Gérer sept modèles crée bien plus de sept relations techniques. Les équipes doivent suivre les identifiants, les régions, les formats de requêtes, les règles de conservation, les filtres de sécurité, les comportements de repli, les performances et la consommation dans l’ensemble de ces systèmes.

Un agent introduit une autre structure d’autorisations. Le modèle peut décider d’appeler un outil externe, tandis que cet outil peut exposer des données ou exécuter une action. Les équipes de sécurité doivent gouverner ensemble l’utilisateur, l’agent, le modèle, l’outil et le système cible.

MCP facilite l’intégration d’outils, mais la standardisation accélère aussi leur prolifération. Les développeurs peuvent connecter de nouveaux outils sans concevoir une interface personnalisée pour chaque application d’IA. Les équipes centrales peuvent rapidement perdre la visibilité sur les serveurs existants et sur les personnes qui peuvent y accéder.

Des chercheurs en sécurité ont déjà décrit cette surface d’attaque élargie.

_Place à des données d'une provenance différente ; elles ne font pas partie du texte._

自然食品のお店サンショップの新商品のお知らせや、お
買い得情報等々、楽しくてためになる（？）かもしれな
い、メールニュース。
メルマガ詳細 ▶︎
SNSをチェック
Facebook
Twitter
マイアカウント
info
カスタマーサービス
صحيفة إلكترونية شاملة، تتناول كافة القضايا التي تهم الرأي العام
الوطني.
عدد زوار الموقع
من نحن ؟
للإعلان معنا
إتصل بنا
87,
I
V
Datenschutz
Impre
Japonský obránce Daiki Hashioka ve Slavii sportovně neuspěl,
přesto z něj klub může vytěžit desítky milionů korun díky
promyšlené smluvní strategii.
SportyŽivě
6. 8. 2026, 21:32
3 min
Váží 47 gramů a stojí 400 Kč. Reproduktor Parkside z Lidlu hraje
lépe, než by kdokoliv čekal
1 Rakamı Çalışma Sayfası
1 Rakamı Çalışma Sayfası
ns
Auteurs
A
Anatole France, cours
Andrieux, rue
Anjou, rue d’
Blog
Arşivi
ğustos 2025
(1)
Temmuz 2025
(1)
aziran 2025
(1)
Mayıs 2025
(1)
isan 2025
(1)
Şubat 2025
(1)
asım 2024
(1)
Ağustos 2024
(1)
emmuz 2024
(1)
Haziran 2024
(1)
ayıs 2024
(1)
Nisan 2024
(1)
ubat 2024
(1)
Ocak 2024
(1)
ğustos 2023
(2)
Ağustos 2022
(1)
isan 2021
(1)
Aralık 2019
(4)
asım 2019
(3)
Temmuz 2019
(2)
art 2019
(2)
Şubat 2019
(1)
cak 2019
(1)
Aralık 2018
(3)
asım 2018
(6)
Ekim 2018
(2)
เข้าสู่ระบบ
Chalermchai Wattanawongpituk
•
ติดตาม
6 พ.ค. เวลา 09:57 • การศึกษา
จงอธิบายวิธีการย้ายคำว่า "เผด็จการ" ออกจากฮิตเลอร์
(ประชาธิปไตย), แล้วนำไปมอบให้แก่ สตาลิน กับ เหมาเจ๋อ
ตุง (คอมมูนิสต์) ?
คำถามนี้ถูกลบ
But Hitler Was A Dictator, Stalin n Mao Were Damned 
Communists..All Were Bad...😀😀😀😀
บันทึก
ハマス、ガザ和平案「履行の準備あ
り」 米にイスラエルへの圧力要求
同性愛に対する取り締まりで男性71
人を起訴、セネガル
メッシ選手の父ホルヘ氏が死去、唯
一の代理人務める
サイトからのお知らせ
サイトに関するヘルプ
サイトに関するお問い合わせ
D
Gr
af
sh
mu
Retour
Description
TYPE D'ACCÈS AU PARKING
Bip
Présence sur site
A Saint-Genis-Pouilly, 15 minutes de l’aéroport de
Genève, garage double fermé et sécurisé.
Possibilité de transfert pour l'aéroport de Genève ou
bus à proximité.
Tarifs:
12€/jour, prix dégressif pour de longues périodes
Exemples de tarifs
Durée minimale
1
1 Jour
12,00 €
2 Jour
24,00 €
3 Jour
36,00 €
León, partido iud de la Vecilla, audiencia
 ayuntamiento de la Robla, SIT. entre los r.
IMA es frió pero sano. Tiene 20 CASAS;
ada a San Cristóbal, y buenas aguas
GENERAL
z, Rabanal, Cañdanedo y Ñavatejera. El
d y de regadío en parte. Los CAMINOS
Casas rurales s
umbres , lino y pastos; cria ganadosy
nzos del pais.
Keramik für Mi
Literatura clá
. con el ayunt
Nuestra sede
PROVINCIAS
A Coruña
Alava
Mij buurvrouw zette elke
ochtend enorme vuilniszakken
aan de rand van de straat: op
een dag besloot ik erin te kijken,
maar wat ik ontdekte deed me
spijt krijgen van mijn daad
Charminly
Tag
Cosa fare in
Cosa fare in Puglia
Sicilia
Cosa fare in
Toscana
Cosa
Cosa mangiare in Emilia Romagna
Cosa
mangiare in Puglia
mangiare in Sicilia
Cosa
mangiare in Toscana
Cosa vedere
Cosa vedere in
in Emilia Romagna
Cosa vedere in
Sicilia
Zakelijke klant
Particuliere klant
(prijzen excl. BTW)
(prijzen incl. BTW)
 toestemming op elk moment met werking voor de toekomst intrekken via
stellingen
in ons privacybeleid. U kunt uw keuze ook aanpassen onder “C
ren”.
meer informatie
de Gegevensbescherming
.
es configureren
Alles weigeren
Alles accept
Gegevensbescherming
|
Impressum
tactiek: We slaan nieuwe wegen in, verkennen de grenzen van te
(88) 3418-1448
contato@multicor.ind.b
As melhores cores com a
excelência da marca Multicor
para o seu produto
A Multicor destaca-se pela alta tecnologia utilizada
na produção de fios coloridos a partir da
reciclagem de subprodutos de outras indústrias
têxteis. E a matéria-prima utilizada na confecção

Un article de 2025 sur les contrôles de sécurité MCP a identifié l’empoisonnement d’outils, l’exfiltration de données, la compromission de la chaîne d’approvisionnement et l’escalade de privilèges entre systèmes parmi les principaux risques.

Les chercheurs ont recommandé une autorisation à périmètre limité, le suivi de provenance, le sandboxing, des contrôles des données en ligne et une application centralisée par passerelle. L’architecture de F5 s’aligne sur plusieurs de ces recommandations, même si une liste de fonctionnalités produit ne démontre pas une mise en œuvre efficace.

La pression économique augmente parallèlement au risque de sécurité. Chaque prompt, réponse, document récupéré et résultat d’outil peut ajouter des tokens à une requête de modèle. Un agent peut générer plusieurs appels de modèle en accomplissant une seule tâche utilisateur visible.

Il devient alors difficile d’attribuer les dépenses. Une entreprise peut connaître sa facture totale auprès de ses fournisseurs, tout en manquant d’une attribution fiable entre équipes, applications, utilisateurs et flux de travail autonomes.

Les budgets cloud traditionnels arrivent également trop tard pour certaines charges de travail d’IA. Un agent peut répéter une étape défaillante ou générer des appels d’outils inutiles avant qu’un rapport mensuel n’identifie le problème. Des quotas en temps réel et des politiques de routage peuvent intervenir plus tôt.

Kunal Anand, chief product officer de F5, a décrit le problème comme un contrôle fragmenté des requêtes ayant des conséquences économiques, sécuritaires et de gouvernance. Cette présentation sert la stratégie de plateforme de F5, mais le problème de fragmentation est réel.

La catégorie attire également des investissements importants. WitnessAI a levé 58 millions de dollars pour étendre sa plateforme de sécurité de l’IA en entreprise, selon un rapport d’Axios. PitchBook a estimé que les entreprises de cybersécurité agentique avaient levé près de 250 millions de dollars dans le cadre de presque deux douzaines d’opérations au cours de 2025.

Toutefois, le déploiement reste inégal. Le même rapport d’Axios citait une étude de McKinsey indiquant qu’environ un quart des répondants déployaient de manière significative des systèmes agentiques à grande échelle.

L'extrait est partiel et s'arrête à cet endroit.